Further explore online feature materialization

You can explore the feature materialization status for a feature set from the Materialization jobs UI.

  1. Open the Azure Machine Learning global landing page.

  2. Select Feature stores in the left pane.

  3. From the list of accessible feature stores, select the feature store for which you performed the backfill.

  4. Select the Materialization jobs tab.

    Screenshot that shows the feature set Materialization jobs UI.

  • The data materialization status can be
    • Complete (green)
    • Incomplete (red)
    • Pending (blue)
    • None (gray)
  • A data interval represents a contiguous portion of data with same data materialization status. For example, the earlier snapshot has 16 data intervals in the offline materialization store.
  • Your data can have a maximum of 2,000 data intervals. If your data contains more than 2,000 data intervals, create a new feature set version.
  • You can provide a list of more than one data statuses (for example, ["None", "Incomplete"]) in a single backfill job.
  • During backfill, a new materialization job is submitted for each data interval that falls in the defined feature window.
  • A new job is not submitted for a data interval if a materialization job is already pending, or is running for a data interval that hasn't yet been backfilled.

Updating online materialization store

  • If an online materialization store is to be updated at the feature store level, then all feature sets in the feature store should have online materialization disabled.
  • If online materialization is disabled on a feature set, the materialization status of the already-materialized data in the online materialization store will be reset. This renders the already-materialized data unusable. You must resubmit your materialization jobs after you enable online materialization.
  • If only offline materialization was initially enabled for a feature set, and online materialization is enabled later:
    • The default data materialization status of the data in the online store will be None.
    • When the first online materialization job is submitted, the data already materialized in the offline store, if available, is used to calculate online features.
    • If the data interval for online materialization partially overlaps the data interval of already materialized data located in the offline store, separate materialization jobs are submitted for the overlapping and nonoverlapping parts of the data interval.

Test locally

Now, use your development environment to look up features from the online materialization store. The tutorial notebook attached to Serverless Spark Compute serves as the development environment.

This code cell parses the list of features from the existing feature retrieval specification.

# Parse the list of features from the existing feature retrieval specification.
feature_retrieval_spec_folder = root_dir + "/project/fraud_model/feature_retrieval_spec"

features = featurestore.resolve_feature_retrieval_spec(feature_retrieval_spec_folder)

features

This code retrieves feature values from the online materialization store.

from azureml.featurestore import init_online_lookup
import time

# Initialize the online store client.
init_online_lookup(features, AzureMLOnBehalfOfCredential())

Prepare some observation data for testing, and use that data to look up features from the online materialization store.

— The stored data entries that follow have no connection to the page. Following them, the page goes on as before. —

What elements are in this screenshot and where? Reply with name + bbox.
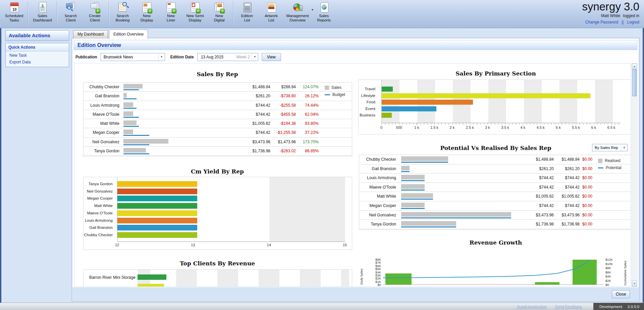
- chevron-down-icon[interactable]: ▼: [158, 53, 165, 61]
- application-window: ScheduledTasksSalesDashboardSearchClient…: [0, 0, 644, 310]
- variance-value: -$194.38: [280, 121, 296, 126]
- chevron-down-icon[interactable]: ▼: [621, 144, 627, 151]
- edition-date-value: 13 Aug 2015: [201, 55, 223, 59]
- edition-date-select[interactable]: 13 Aug 2015 Week 2 ▼: [197, 53, 258, 61]
- send-feedback-link[interactable]: Send Feedback: [555, 305, 582, 309]
- section-bar: [382, 100, 473, 105]
- view-button[interactable]: View: [262, 53, 281, 61]
- publication-select[interactable]: Brunswick News ▼: [101, 53, 165, 61]
- sales-by-rep-rows: Chubby Checker$1,488.84$288.84124.07%Gai…: [84, 83, 352, 156]
- budget-line: [123, 89, 139, 90]
- legend-item: Sales: [325, 85, 345, 90]
- rep-label: Gail Branston: [89, 225, 113, 230]
- toolbar-button-label: SalesDashboard: [33, 14, 52, 22]
- potential-value: $744.42: [565, 203, 580, 208]
- toolbar-button-label: ArtworkList: [262, 14, 280, 22]
- group-by-select[interactable]: By Sales Rep ▼: [592, 144, 628, 151]
- scroll-down-button[interactable]: ▼: [632, 280, 637, 287]
- daily-sales-ticks: $8K$7K$6K$5K$4K$3K$2K$1K$0: [366, 247, 382, 287]
- primary-section-title: Sales By Primary Section: [358, 70, 631, 77]
- sales-by-rep-legend: SalesBudget: [325, 85, 345, 99]
- yield-bar: [117, 181, 197, 187]
- sales-by-rep-row: Gail Branston$261.20-$738.8026.12%: [84, 92, 352, 101]
- sales-value: $3,473.96: [253, 140, 270, 144]
- toolbar-button-management-overview[interactable]: ManagementOverview▾: [283, 0, 312, 22]
- cm-yield-title: Cm Yield By Rep: [83, 168, 352, 175]
- panel-footer: Close: [72, 288, 639, 301]
- close-button[interactable]: Close: [612, 290, 630, 298]
- sales-value: $744.42: [256, 130, 270, 135]
- scroll-up-button[interactable]: ▲: [632, 63, 637, 69]
- toolbar-button-new-digital[interactable]: NewDigital: [207, 0, 231, 22]
- variance-value: -$255.58: [280, 103, 296, 108]
- tab-edition-overview[interactable]: Edition Overview: [109, 30, 148, 39]
- realised-value: $1,005.62: [536, 194, 554, 199]
- revenue-growth-plot: [383, 256, 603, 285]
- realised-value: $744.42: [539, 175, 554, 180]
- variance-value: -$1,255.58: [277, 130, 296, 135]
- realised-vs-potential-bars: [401, 175, 425, 181]
- quick-actions-items: New TaskExport Data: [6, 51, 69, 65]
- quick-actions-panel: Quick Actions New TaskExport Data: [5, 43, 69, 67]
- difference-value: $0.00: [582, 157, 592, 162]
- toolbar-button-label: NewLiner: [162, 14, 180, 22]
- section-label: Lifestyle: [361, 93, 375, 98]
- revenue-bar: [138, 274, 166, 280]
- sales-vs-budget-bars: [123, 120, 139, 127]
- yield-bar: [117, 189, 197, 194]
- vertical-scrollbar[interactable]: ▲ ▼: [632, 63, 637, 287]
- realised-bar: [401, 193, 433, 198]
- artwork-list-icon: [265, 1, 277, 13]
- toolbar-button-sales-dashboard[interactable]: SalesDashboard: [30, 0, 55, 22]
- potential-line: [401, 226, 456, 227]
- potential-line: [401, 208, 425, 209]
- toolbar-button-new-semi-display[interactable]: New SemiDisplay: [183, 0, 207, 22]
- potential-value: $1,736.98: [562, 222, 580, 226]
- realised-vs-potential-bars: [401, 203, 425, 209]
- toolbar-button-edition-list[interactable]: EditionList: [235, 0, 259, 22]
- realised-vs-potential-bars: [401, 193, 433, 200]
- rep-name: Gail Branston: [372, 166, 396, 171]
- new-semi-display-icon: [189, 1, 201, 13]
- primary-section-tickmarks: [381, 123, 620, 125]
- toolbar-button-new-liner[interactable]: NewLiner: [159, 0, 183, 22]
- toolbar-button-artwork-list[interactable]: ArtworkList: [259, 0, 283, 22]
- sales-vs-budget-bars: [123, 111, 139, 118]
- section-label: Business: [360, 113, 375, 118]
- toolbar-buttons: ScheduledTasksSalesDashboardSearchClient…: [2, 0, 336, 26]
- axis-tick-label: 6.5 k: [607, 125, 615, 130]
- toolbar-button-search-booking[interactable]: SearchBooking: [111, 0, 135, 22]
- cumulative-sales-ticks: $12K$10K$8K$6K$4K$2K$0: [605, 247, 620, 287]
- sidebar-item-new-task[interactable]: New Task: [6, 51, 69, 58]
- change-password-link[interactable]: Change Password: [585, 20, 618, 24]
- toolbar-button-label: SearchClient: [62, 14, 80, 22]
- sales-by-rep-row: Megan Cooper$744.42-$1,255.5837.22%: [84, 128, 352, 137]
- toolbar-button-scheduled-tasks[interactable]: ScheduledTasks: [2, 0, 26, 22]
- install-application-link[interactable]: Install Application: [517, 305, 547, 309]
- axis-tick-label: $2K: [605, 279, 611, 282]
- sales-bar: [123, 111, 133, 116]
- toolbar-button-create-client[interactable]: CreateClient: [83, 0, 107, 22]
- tab-my-dashboard[interactable]: My Dashboard: [73, 30, 108, 39]
- sales-bar: [123, 102, 133, 107]
- cumulative-sales-line: [383, 256, 603, 285]
- chevron-down-icon[interactable]: ▼: [252, 53, 258, 61]
- sidebar-item-export-data[interactable]: Export Data: [6, 58, 69, 65]
- scrollbar-thumb[interactable]: [632, 69, 637, 96]
- realised-bar: [401, 184, 425, 189]
- potential-realised-row: Louis Armstrong$744.42$744.42$0.00: [359, 173, 631, 183]
- axis-tick-label: 5 k: [556, 125, 561, 130]
- axis-tick-label: 2 k: [450, 125, 455, 130]
- budget-line: [123, 144, 149, 145]
- axis-tick-label: $0: [605, 283, 609, 287]
- percent-value: 124.07%: [303, 85, 319, 89]
- section-label: Food: [367, 100, 375, 105]
- realised-value: $3,473.96: [536, 213, 554, 217]
- toolbar-button-sales-reports[interactable]: SalesReports: [312, 0, 336, 22]
- potential-realised-row: Gail Branston$261.20$261.20$0.00: [359, 164, 631, 174]
- percent-value: 86.85%: [305, 149, 319, 153]
- app-logo: synergy 3.0: [582, 0, 639, 13]
- logout-link[interactable]: Logout: [627, 20, 639, 24]
- toolbar-button-new-display[interactable]: NewDisplay: [135, 0, 159, 22]
- toolbar-button-search-client[interactable]: SearchClient: [59, 0, 83, 22]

During the online look-up, the keys (accountID) defined in the observation sample data might not exist in the Redis (due to TTL). In this case:

  1. Open the Azure portal.

  2. Navigate to the Redis instance.

  3. Open the console for the Redis instance, and check for existing keys with the KEYS * command.

  4. Replace the accountID values in the sample observation data with the existing keys.

    import pyarrow
    from azureml.featurestore import get_online_features
    
    # Prepare test observation data
    obs = pyarrow.Table.from_pydict(
        {"accountID": ["A985156952816816", "A1055521248929430", "A914800935560176"]}
    )
    
    # Online lookup:
    # It may happen that the keys defined in the observation sample data above does not exist in the Redis (due to TTL).
    # If this happens, go to Azure portal and navigate to the Redis instance, open its console and check for existing keys using command "KEYS *"
    # and replace the sample observation data with the existing keys.
    df = get_online_features(features, obs)
    df

These steps looked up features from the online store. In the next step, you'll test online features using an Azure Machine Learning managed online endpoint.

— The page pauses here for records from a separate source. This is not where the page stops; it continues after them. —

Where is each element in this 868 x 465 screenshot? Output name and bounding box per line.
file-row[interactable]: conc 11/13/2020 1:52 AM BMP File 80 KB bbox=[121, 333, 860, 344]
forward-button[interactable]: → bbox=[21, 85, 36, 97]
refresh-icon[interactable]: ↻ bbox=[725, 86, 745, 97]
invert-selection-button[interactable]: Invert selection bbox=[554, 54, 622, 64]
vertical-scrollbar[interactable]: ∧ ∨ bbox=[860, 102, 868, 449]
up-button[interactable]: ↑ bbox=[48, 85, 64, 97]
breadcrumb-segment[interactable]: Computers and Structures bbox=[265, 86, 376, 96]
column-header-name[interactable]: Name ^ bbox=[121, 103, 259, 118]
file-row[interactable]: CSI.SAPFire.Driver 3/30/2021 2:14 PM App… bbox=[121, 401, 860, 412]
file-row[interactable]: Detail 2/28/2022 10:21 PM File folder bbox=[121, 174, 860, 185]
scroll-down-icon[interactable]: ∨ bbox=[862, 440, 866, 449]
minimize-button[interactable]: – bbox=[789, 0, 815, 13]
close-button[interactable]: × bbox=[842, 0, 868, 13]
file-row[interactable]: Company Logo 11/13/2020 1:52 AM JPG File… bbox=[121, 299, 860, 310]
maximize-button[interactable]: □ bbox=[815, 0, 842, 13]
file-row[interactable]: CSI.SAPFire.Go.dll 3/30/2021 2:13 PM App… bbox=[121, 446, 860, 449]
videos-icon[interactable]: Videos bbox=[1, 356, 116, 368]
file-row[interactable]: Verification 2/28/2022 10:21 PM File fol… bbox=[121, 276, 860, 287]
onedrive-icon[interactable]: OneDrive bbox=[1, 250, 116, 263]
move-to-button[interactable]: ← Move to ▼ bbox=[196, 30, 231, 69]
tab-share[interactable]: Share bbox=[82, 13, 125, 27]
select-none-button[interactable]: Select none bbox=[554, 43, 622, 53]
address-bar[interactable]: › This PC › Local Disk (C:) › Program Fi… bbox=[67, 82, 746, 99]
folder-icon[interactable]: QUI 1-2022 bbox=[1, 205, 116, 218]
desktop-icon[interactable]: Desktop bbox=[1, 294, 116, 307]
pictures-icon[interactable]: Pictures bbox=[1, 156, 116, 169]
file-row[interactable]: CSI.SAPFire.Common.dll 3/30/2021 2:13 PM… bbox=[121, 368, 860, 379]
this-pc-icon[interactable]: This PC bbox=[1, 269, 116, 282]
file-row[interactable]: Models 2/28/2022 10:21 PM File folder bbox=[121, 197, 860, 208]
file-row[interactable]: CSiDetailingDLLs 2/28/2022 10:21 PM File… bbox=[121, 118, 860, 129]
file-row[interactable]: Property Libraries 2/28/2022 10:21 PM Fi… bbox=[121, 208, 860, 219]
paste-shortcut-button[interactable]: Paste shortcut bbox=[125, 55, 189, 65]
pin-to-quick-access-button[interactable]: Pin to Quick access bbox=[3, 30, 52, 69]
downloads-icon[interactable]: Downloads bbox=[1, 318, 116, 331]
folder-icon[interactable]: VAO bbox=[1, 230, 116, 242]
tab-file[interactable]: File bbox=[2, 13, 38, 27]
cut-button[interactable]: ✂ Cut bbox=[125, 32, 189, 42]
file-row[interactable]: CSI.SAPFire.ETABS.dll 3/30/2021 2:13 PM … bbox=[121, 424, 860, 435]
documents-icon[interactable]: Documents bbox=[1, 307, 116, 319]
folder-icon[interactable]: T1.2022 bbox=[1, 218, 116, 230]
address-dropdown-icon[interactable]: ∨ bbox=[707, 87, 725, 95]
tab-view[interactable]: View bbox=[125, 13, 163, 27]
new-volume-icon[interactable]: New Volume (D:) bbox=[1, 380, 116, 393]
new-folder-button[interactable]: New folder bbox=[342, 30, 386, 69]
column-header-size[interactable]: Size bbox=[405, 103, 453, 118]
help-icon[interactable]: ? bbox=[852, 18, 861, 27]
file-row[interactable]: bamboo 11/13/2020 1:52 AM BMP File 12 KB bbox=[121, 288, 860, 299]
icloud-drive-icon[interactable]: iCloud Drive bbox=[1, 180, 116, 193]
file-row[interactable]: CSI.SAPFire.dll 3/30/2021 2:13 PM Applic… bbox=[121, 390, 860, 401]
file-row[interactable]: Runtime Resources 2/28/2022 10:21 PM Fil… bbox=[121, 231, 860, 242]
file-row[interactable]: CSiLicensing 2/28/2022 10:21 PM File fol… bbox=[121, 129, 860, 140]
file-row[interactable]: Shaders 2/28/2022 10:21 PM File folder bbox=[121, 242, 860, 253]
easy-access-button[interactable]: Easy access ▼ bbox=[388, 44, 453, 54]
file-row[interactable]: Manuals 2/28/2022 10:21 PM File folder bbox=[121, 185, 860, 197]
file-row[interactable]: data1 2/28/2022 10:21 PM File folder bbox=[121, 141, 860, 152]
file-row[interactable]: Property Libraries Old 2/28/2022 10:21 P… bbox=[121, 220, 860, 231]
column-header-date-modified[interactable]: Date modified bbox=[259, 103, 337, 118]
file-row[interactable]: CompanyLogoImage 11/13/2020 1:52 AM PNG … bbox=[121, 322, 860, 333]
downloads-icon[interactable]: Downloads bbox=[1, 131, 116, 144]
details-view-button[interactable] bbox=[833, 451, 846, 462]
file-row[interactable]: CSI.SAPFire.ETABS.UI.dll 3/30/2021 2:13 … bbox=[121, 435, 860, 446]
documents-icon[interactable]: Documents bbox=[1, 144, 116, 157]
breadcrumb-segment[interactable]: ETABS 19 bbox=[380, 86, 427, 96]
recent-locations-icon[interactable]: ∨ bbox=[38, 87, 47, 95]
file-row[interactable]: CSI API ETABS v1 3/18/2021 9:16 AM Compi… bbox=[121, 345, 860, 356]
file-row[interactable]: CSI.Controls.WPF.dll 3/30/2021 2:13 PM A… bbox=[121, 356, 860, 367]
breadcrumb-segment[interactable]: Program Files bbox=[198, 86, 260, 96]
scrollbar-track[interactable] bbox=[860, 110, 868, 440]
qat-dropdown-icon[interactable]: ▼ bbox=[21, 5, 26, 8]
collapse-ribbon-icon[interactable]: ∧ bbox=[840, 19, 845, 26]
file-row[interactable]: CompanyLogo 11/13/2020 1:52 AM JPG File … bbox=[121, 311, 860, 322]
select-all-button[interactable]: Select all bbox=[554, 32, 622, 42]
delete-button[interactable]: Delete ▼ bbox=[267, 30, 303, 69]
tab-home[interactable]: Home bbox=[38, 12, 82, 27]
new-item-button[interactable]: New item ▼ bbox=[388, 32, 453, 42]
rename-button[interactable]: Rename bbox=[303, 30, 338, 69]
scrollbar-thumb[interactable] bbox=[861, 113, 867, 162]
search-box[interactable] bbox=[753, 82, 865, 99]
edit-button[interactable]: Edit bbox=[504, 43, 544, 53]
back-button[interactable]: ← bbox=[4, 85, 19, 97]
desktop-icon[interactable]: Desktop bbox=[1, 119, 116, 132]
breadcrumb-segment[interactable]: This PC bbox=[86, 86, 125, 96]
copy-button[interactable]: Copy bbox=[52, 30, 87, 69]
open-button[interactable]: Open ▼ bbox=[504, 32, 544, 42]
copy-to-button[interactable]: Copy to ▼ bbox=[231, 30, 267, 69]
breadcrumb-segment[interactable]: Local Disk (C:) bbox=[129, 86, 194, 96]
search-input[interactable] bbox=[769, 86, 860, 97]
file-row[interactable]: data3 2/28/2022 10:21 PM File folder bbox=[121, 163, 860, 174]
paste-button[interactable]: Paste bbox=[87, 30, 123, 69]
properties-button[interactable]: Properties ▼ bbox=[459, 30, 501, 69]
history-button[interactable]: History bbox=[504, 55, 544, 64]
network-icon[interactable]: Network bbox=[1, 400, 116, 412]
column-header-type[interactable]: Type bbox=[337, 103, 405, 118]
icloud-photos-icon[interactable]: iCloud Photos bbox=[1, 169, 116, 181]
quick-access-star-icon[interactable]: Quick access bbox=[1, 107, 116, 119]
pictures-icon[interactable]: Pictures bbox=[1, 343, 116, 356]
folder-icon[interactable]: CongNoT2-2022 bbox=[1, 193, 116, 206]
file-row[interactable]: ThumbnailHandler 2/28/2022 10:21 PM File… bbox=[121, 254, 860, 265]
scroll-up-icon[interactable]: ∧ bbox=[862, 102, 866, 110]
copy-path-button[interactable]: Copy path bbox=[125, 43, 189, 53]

Test online features from Azure Machine Learning managed online endpoint

A managed online endpoint deploys and scores models for online/realtime inference. You can use any available inference technology - like Kubernetes, for example.

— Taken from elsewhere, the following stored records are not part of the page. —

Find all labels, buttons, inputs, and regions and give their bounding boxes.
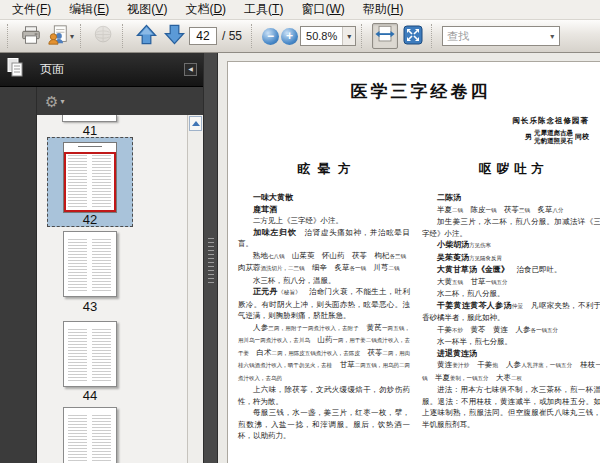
menu-item-e[interactable]: 编辑(E) bbox=[60, 0, 118, 20]
toolbar-grip bbox=[431, 24, 437, 48]
thumbnail-list: 41 42 bbox=[37, 115, 203, 463]
toolbar-grip bbox=[251, 24, 257, 48]
find-dropdown-caret-icon[interactable]: ▾ bbox=[545, 27, 559, 45]
menu-item-d[interactable]: 文档(D) bbox=[176, 0, 235, 20]
thumbnail-scrollbar[interactable] bbox=[187, 115, 203, 463]
find-box: ▾ bbox=[442, 26, 560, 46]
doc-paragraph: 二方见上《三字经》小注。 bbox=[238, 215, 410, 227]
thumbnail-label-44: 44 bbox=[37, 388, 143, 403]
menu-item-w[interactable]: 窗口(W) bbox=[292, 0, 353, 20]
zoom-dropdown-caret-icon[interactable]: ▾ bbox=[342, 27, 355, 45]
stamp-icon bbox=[93, 24, 115, 49]
thumbnail-page-45[interactable] bbox=[63, 407, 117, 463]
document-page: 医学三字经卷四 闽长乐陈念祖修园著 男 元犀道彪古愚 元豹道照灵石 同校 眩 bbox=[227, 61, 600, 463]
doc-paragraph: 加生姜三片，水二杯，煎八分服。加减法详《三字经》小注。 bbox=[422, 216, 600, 239]
thumbnail-page-42-selected[interactable]: 42 bbox=[47, 137, 133, 227]
document-title: 医学三字经卷四 bbox=[238, 80, 600, 103]
previous-page-button[interactable] bbox=[133, 23, 159, 49]
document-attribution: 闽长乐陈念祖修园著 男 元犀道彪古愚 元豹道照灵石 同校 bbox=[238, 116, 600, 145]
zoom-out-button[interactable]: − bbox=[262, 28, 279, 45]
scroll-up-button[interactable] bbox=[189, 116, 202, 131]
attribution-proofreaders: 男 元犀道彪古愚 元豹道照灵石 同校 bbox=[525, 129, 589, 145]
toolbar-grip bbox=[7, 24, 13, 48]
document-columns: 眩晕方 一味大黄散鹿茸酒二方见上《三字经》小注。加味左归饮 治肾虚头痛如神，并治… bbox=[238, 161, 600, 442]
page-total-label: / 55 bbox=[222, 29, 242, 43]
pages-panel-header: 页面 ◀ bbox=[0, 53, 203, 87]
attribution-suffix: 同校 bbox=[575, 132, 589, 142]
current-view-red-rectangle[interactable] bbox=[64, 152, 116, 212]
doc-paragraph: 鹿茸酒 bbox=[238, 204, 410, 216]
stamp-button-disabled bbox=[91, 23, 117, 49]
collapse-panel-button[interactable]: ◀ bbox=[184, 63, 197, 76]
doc-paragraph: 正元丹《秘旨》 治命门火衰，不能生土，吐利厥冷。有时阴火上冲，则头面赤热，眩晕恶… bbox=[238, 286, 410, 322]
gear-icon[interactable]: ⚙ bbox=[45, 94, 58, 109]
doc-paragraph: 进退黄连汤 bbox=[422, 348, 600, 360]
pages-panel-title: 页面 bbox=[40, 61, 184, 78]
next-page-button[interactable] bbox=[161, 23, 187, 49]
thumbnail-text-lines bbox=[92, 239, 111, 292]
doc-paragraph: 水三杯，煎八分，温服。 bbox=[238, 275, 410, 287]
attribution-name-1: 元犀道彪古愚 bbox=[534, 129, 573, 137]
attribution-prefix: 男 bbox=[525, 132, 532, 142]
toolbar-grip bbox=[122, 24, 128, 48]
doc-paragraph: 大黄五钱 甘草一钱五分 bbox=[422, 276, 600, 289]
doc-paragraph: 大黄甘草汤《金匮》 治食已即吐。 bbox=[422, 264, 600, 276]
section-body: 一味大黄散鹿茸酒二方见上《三字经》小注。加味左归饮 治肾虚头痛如神，并治眩晕目盲… bbox=[238, 192, 410, 442]
thumbnail-page-44[interactable] bbox=[63, 321, 117, 387]
find-input[interactable] bbox=[443, 30, 545, 42]
doc-paragraph: 上六味，除茯苓，文武火缓缓焙干，勿炒伤药性，杵为散。 bbox=[238, 384, 410, 407]
share-document-icon bbox=[47, 24, 69, 49]
fit-width-button[interactable] bbox=[372, 23, 398, 49]
printer-icon bbox=[20, 24, 42, 49]
menu-item-f[interactable]: 文件(F) bbox=[3, 0, 60, 20]
page-up-icon bbox=[135, 23, 158, 49]
document-column-left: 眩晕方 一味大黄散鹿茸酒二方见上《三字经》小注。加味左归饮 治肾虚头痛如神，并治… bbox=[238, 161, 410, 442]
content-area: 页面 ◀ ⚙ ▾ 41 bbox=[0, 53, 600, 463]
menu-item-t[interactable]: 工具(T) bbox=[235, 0, 292, 20]
section-body: 二陈汤半夏二钱 陈皮一钱 茯苓三钱 炙草八分加生姜三片，水二杯，煎八分服。加减法… bbox=[422, 192, 600, 430]
doc-paragraph: 小柴胡汤方见伤寒 bbox=[422, 239, 600, 252]
share-document-button[interactable]: ▾ bbox=[46, 23, 75, 49]
thumbnail-label-42: 42 bbox=[48, 212, 132, 227]
share-dropdown-caret-icon[interactable]: ▾ bbox=[70, 32, 74, 41]
doc-paragraph: 进法：用本方七味俱不制，水三茶杯，煎一杯温服。退法：不用桂枝，黄连减半，或加肉桂… bbox=[422, 384, 600, 430]
thumbnail-text-lines bbox=[92, 329, 111, 382]
fit-page-button[interactable] bbox=[400, 23, 426, 49]
section-heading: 呕哕吐方 bbox=[422, 161, 600, 178]
doc-paragraph: 干姜黄连黄芩人参汤仲景 凡呕家夹热，不利于香砂橘半者，服此如神。 bbox=[422, 300, 600, 324]
divider-grip-icon bbox=[208, 238, 214, 284]
zoom-in-button[interactable]: + bbox=[281, 28, 298, 45]
toolbar-grip bbox=[361, 24, 367, 48]
document-view[interactable]: 医学三字经卷四 闽长乐陈念祖修园著 男 元犀道彪古愚 元豹道照灵石 同校 眩 bbox=[218, 53, 600, 463]
thumbnail-text-lines bbox=[92, 415, 111, 463]
doc-paragraph: 水一杯半，煎七分服。 bbox=[422, 336, 600, 348]
panel-divider[interactable] bbox=[203, 53, 218, 463]
thumbnail-page-43[interactable] bbox=[63, 231, 117, 297]
doc-paragraph: 水二杯，煎八分服。 bbox=[422, 288, 600, 300]
document-column-right: 呕哕吐方 二陈汤半夏二钱 陈皮一钱 茯苓三钱 炙草八分加生姜三片，水二杯，煎八分… bbox=[422, 161, 600, 442]
doc-paragraph: 二陈汤 bbox=[422, 192, 600, 204]
navigation-icon-strip bbox=[0, 87, 37, 463]
fit-page-icon bbox=[403, 25, 423, 48]
doc-paragraph: 一味大黄散 bbox=[238, 192, 410, 204]
doc-paragraph: 每服三钱，水一盏，姜三片，红枣一枚，擘，煎数沸，入盐一捻，和滓调服。服后，饮热酒… bbox=[238, 407, 410, 442]
menu-item-v[interactable]: 视图(V) bbox=[118, 0, 176, 20]
page-number-input[interactable] bbox=[189, 27, 217, 45]
print-button[interactable] bbox=[18, 23, 44, 49]
thumbnail-label-43: 43 bbox=[37, 299, 143, 314]
thumbnail-title-line bbox=[78, 146, 102, 147]
attribution-author: 闽长乐陈念祖修园著 bbox=[513, 116, 590, 126]
zoom-level-box[interactable]: 50.8% ▾ bbox=[300, 26, 356, 46]
thumbnail-page-41[interactable] bbox=[62, 115, 117, 122]
section-heading: 眩晕方 bbox=[238, 161, 410, 178]
thumbnail-page-42-image[interactable] bbox=[63, 142, 117, 213]
attribution-name-2: 元豹道照灵石 bbox=[534, 137, 573, 145]
thumbnail-label-41: 41 bbox=[37, 123, 143, 138]
menu-item-h[interactable]: 帮助(H) bbox=[354, 0, 413, 20]
pages-panel: 页面 ◀ ⚙ ▾ 41 bbox=[0, 53, 203, 463]
doc-paragraph: 黄连姜汁炒 干姜炮 人参人乳拌蒸，一钱五分 桂枝一钱 半夏姜制，一钱五分 大枣二… bbox=[422, 359, 600, 384]
doc-paragraph: 人参三两，用附子一两煮汁收入，去附子 黄芪一两五钱，用川乌一两煮汁收入，去川乌 … bbox=[238, 322, 410, 385]
page-down-icon bbox=[163, 23, 186, 49]
pdf-reader-window: 文件(F)编辑(E)视图(V)文档(D)工具(T)窗口(W)帮助(H) ▾ bbox=[0, 0, 600, 463]
options-caret-icon[interactable]: ▾ bbox=[60, 97, 64, 106]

This step involves these actions:

  1. Create an Azure Machine Learning managed online endpoint.
  2. Grant required role-based access control (RBAC) permissions.
  3. Deploy the model that you trained in the tutorial 3 of this tutorial series. The scoring script used in this step has the code to look up online features.
  4. Score the model with sample data.

Create Azure Machine Learning managed online endpoint

Visit this resource to learn more about managed online endpoints. With the managed feature store API, you can also look up online features from other inference platforms.

This code cell defines the fraud-model managed online endpoint.

from azure.ai.ml.entities import (
    ManagedOnlineDeployment,
    ManagedOnlineEndpoint,
    Model,
    CodeConfiguration,
    Environment,
)


endpoint_name = "<ENDPOINT_NAME>"

endpoint = ManagedOnlineEndpoint(name=endpoint_name, auth_mode="key")

This code cell creates the managed online endpoint defined in the previous code cell.

ws_client.online_endpoints.begin_create_or_update(endpoint).result()

Grant required RBAC permissions

Here, you grant required RBAC permissions to the managed online endpoint on the Redis instance and feature store. The scoring code in the model deployment needs these RBAC permissions to successfully search for features in the online store, with the managed feature store API.

Get managed identity of the managed online endpoint

This code cell retrieves the managed identity of the managed online endpoint:

# Get managed identity of the managed online endpoint.
endpoint = ws_client.online_endpoints.get(endpoint_name)

model_endpoint_msi_principal_id = endpoint.identity.principal_id
model_endpoint_msi_principal_id

Grant the Contributor role to the online endpoint managed identity on the Azure Cache for Redis

This code cell grants the Contributor role to the online endpoint managed identity on the Redis instance. This RBAC permission is needed to materialize data into the Redis online store.

from azure.core.exceptions import ResourceExistsError
from azure.mgmt.msi import ManagedServiceIdentityClient
from azure.mgmt.msi.models import Identity
from azure.mgmt.authorization import AuthorizationManagementClient
from azure.mgmt.authorization.models import RoleAssignmentCreateParameters
from uuid import uuid4

auth_client = AuthorizationManagementClient(
    AzureMLOnBehalfOfCredential(), redis_subscription_id
)

scope = f"/subscriptions/{redis_subscription_id}/resourceGroups/{redis_resource_group_name}/providers/Microsoft.Cache/Redis/{redis_name}"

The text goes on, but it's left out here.